##### EXERCISE DATA
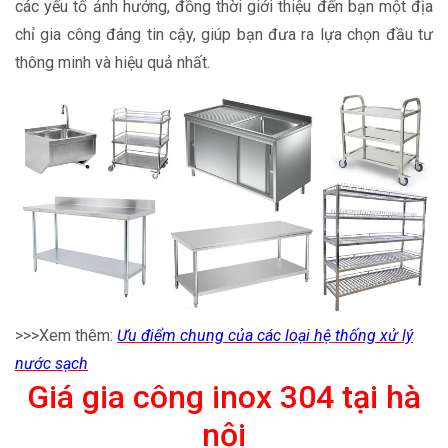
các yếu tố ảnh hưởng, đồng thời giới thiệu đến bạn một địa
chỉ gia công đáng tin cậy, giúp bạn đưa ra lựa chọn đầu tư
thông minh và hiệu quả nhất.
>>>Xem thêm:
Ưu điểm chung của các loại hệ thống xử lý
nước sạch
Giá gia công inox 304 tại hà
nội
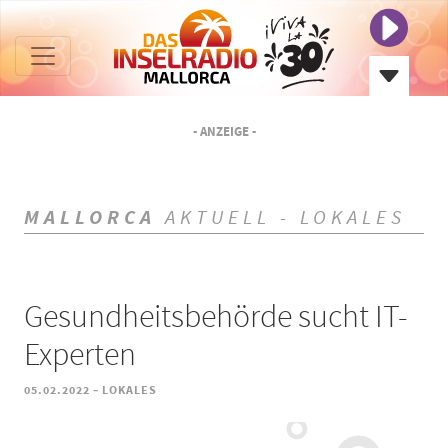
- ANZEIGE -
MALLORCA
AKTUELL - LOKALES
Gesundheitsbehörde sucht IT-
Experten
-
05.02.2022
LOKALES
##########
BRIEF - Check each line of the data for the word "công", then state only how many lines hold it.

RESULT FOR THIS TASK - 2